(Provided records)

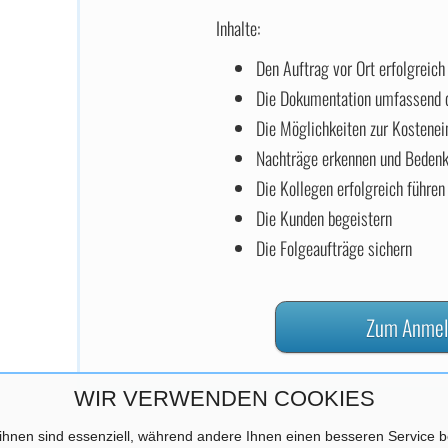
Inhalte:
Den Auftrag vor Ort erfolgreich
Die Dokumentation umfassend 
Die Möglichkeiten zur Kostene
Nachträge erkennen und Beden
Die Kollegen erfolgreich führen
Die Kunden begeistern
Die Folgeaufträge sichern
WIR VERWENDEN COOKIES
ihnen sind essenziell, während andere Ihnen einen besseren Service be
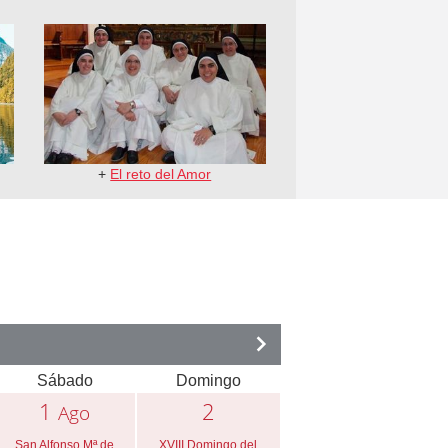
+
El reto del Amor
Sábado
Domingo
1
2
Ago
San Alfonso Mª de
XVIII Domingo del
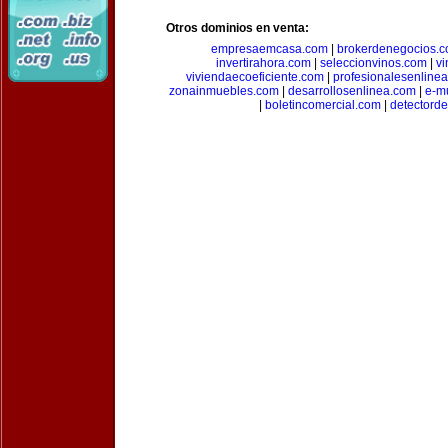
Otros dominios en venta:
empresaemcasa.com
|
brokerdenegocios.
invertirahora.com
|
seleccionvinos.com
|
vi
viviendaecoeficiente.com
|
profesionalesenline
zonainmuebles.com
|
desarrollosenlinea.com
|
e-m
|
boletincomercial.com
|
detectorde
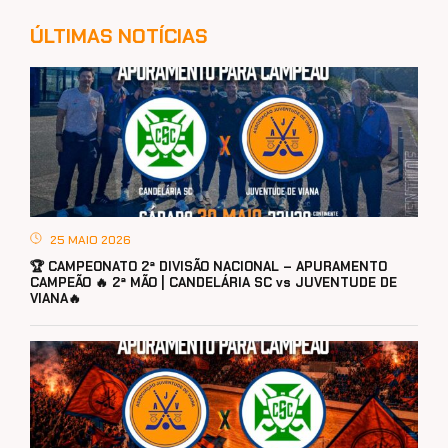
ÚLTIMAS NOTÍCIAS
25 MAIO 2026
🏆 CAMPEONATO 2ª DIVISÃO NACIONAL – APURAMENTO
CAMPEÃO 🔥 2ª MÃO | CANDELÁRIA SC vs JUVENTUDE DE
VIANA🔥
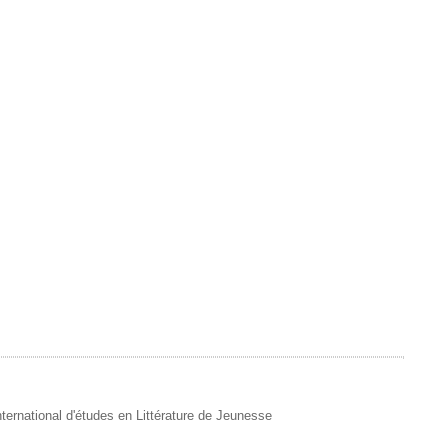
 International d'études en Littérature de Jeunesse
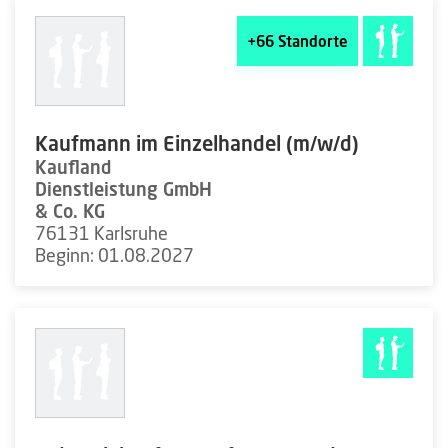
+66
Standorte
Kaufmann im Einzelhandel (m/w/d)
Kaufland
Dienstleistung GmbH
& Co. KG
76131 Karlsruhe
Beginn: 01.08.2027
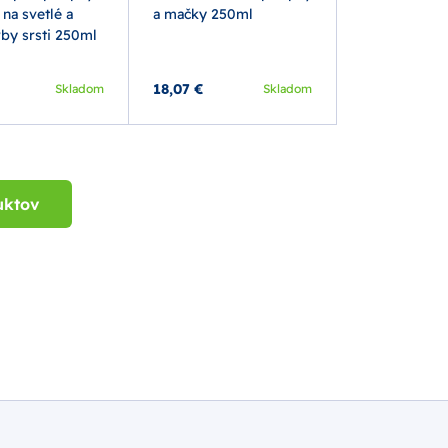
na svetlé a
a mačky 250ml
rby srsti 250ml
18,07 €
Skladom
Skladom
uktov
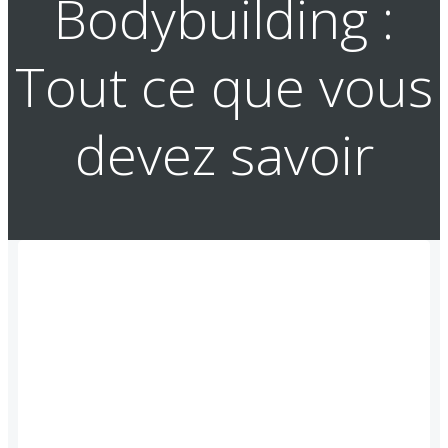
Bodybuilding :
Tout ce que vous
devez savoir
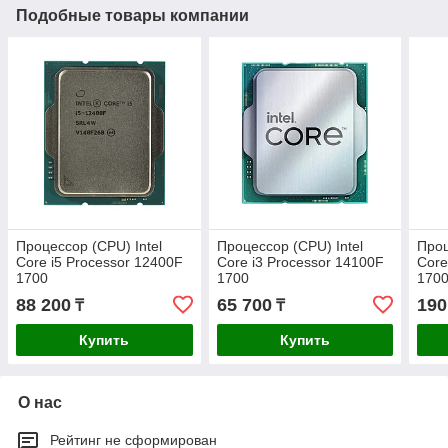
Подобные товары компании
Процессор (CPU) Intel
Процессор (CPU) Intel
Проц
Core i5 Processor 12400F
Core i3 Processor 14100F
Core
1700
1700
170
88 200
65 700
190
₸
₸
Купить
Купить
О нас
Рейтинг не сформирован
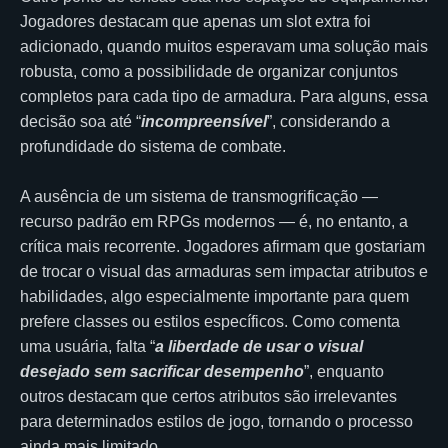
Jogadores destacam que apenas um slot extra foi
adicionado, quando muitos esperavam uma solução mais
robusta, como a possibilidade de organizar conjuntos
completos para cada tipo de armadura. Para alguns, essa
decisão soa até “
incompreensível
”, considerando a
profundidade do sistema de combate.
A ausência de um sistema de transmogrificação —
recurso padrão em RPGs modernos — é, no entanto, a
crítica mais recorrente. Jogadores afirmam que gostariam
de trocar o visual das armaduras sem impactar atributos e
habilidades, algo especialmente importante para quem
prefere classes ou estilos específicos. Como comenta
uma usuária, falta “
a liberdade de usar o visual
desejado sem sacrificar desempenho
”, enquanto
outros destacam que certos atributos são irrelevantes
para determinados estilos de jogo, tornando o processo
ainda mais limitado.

(End Provided records)

* Prompt
Return the material from the line containing "a mačky 250ml" through the line containing "adicionado, quando muitos", exactly and in full, but without its pictures.

* Answer section
a mačky 250ml
rby srsti 250ml
18,07 €
Skladom
Skladom
uktov
Bodybuilding :
Tout ce que vous
devez savoir
Подобные товары компании
Процессор (CPU) Intel
Процессор (CPU) Intel
Проц
Core i5 Processor 12400F
Core i3 Processor 14100F
Core
1700
1700
170
88 200
65 700
190
₸
₸
Купить
Купить
О нас
Рейтинг не сформирован
Jogadores destacam que apenas um slot extra foi
adicionado, quando muitos esperavam uma solução mais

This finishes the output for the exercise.